Early in September this year, I was traveling through Hungary and arrived in Budapest at the same time as reports emerged that 30,000 refugees had entered the country and were stranded outside Keleti train station. Primarily a result of the ongoing Syria conflict, yet also a consequence of continuing violence elsewhere, this summer Hungary became a popular gateway into Europe. A large proportion of refugees followed the Western Balkans route into Greece, through Macedonia and Serbia, into Hungary or Croatia. The train station awash with individuals, couples and families, clutching their possessions and attempting to escape the danger and uncertainty of their homelands in favour of a better life elsewhere.

The Hungarian Prime Minister, Viktor Orbán, has refused to accept the emergency status of this crisis, instead referring to it as an example of ‘mass migration’. In an attempt to control the influx of refugees, in June 2015, the Hungarian government commissioned the construction of a 4-metre high fence to be erected as an act of protection across its borders.
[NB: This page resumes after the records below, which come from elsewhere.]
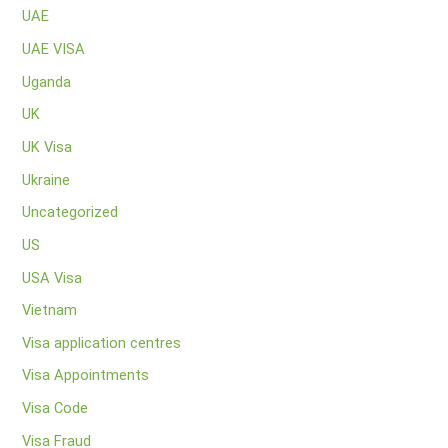
UAE
UAE VISA
Uganda
UK
UK Visa
Ukraine
Uncategorized
US
USA Visa
Vietnam
Visa application centres
Visa Appointments
Visa Code
Visa Fraud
A police force containing 9,000 officers has been deployed to prevent, and arrest, undocumented refugees from entering the country. It is with this in mind that I began to question the attitude of the Hungarian leadership and their failure to acknowledge the similarities between this current crisis, and the mass migrations of Hungarian citizens in the aftermath of war and its oppressive occupation.

Hungary has played victim to two of the most infamously repressive and violent regimes of modern history. It was first occupied within the brutal confines of Nazi fascism and subsequently tortured during the occupation of the Soviet Union. Hungary has experienced an immeasurable level of violence and brutality, shaping and defining the view its leaders and politicians take of its own autonomy and its vulnerability to its more powerful neighbours. This has defined its international role, in particular its finding a place within the European Union.

When in 1945, Soviet forces swept across the Hungarian frontier, conquering both the Hungarian and German forces alike, Hungary became a Satellite state, ruled by the Soviet’s puppet Mátyás Rákosi. In the aftermath of the Nazi regime, it did not seem possible to the Hungarian citizens that worse was to come. However they had not yet experienced the dictatorial leadership of Rákosi. Modelling himself upon his idol, Josef Stalin, Rákosi used the protection of the Soviet Union to consolidate his rule and become one of the cruellest politicians Hungary had ever witnessed. Developing his own personality cult and imposing totalitarian rule across the country, he used his power to persecute, torture and kill anyone who posed even the smallest degree of threat to his reign. In the small time between 1948 and 1956, the number of officials and intellectuals purged rose to approximately 350,000.

The oppressive blanket of Communist rule lingered over the nation and in 1956 the Hungarian population retaliated. Powered by a sense of nationalistic fury and hatred, the people of Hungary armed themselves with petrol bombs and rifles and mobilised the nation against one of the world’s super powers.

Initially able to overcome their opponents, a sense of euphoria replaced the fear that had encompassed the country for so long. Rebel fighters stood astride conquered Soviet tanks, waving their national flag, a gaping hole in the place where the Soviet emblem once imposed its rule. The symbolism was clear. Hungary was liberating itself from the oppressive shackles of Soviet rule. The Western world was astounded.

Euphoria has a short life span. On 4th November Soviet forces rolled back into the country. The Hungarian resistance was brutally, and swiftly, crushed. The Soviet message had been sent, and the other Satellite States received the warning. Over 2, 500 Hungarian fighters had been killed, and the repercussions of the uprising mirrored the cruelty of those in its prelude. In the aftermath of the 1956 Hungarian Revolution, 171,000 Hungarian citizens sought refuge in Austria, whilst a further 20,000 escaped into Yugoslavia. A 4-metre high fence preventing their entry was nowhere in sight. Help was provided to those in need.

This is the dilemma that troubled me when I saw the events unfolding in Budapest this summer. It is hard to understand how a country whose citizens sought and received refuge less than a century before, could refuse to provide relief for those in a similar position today.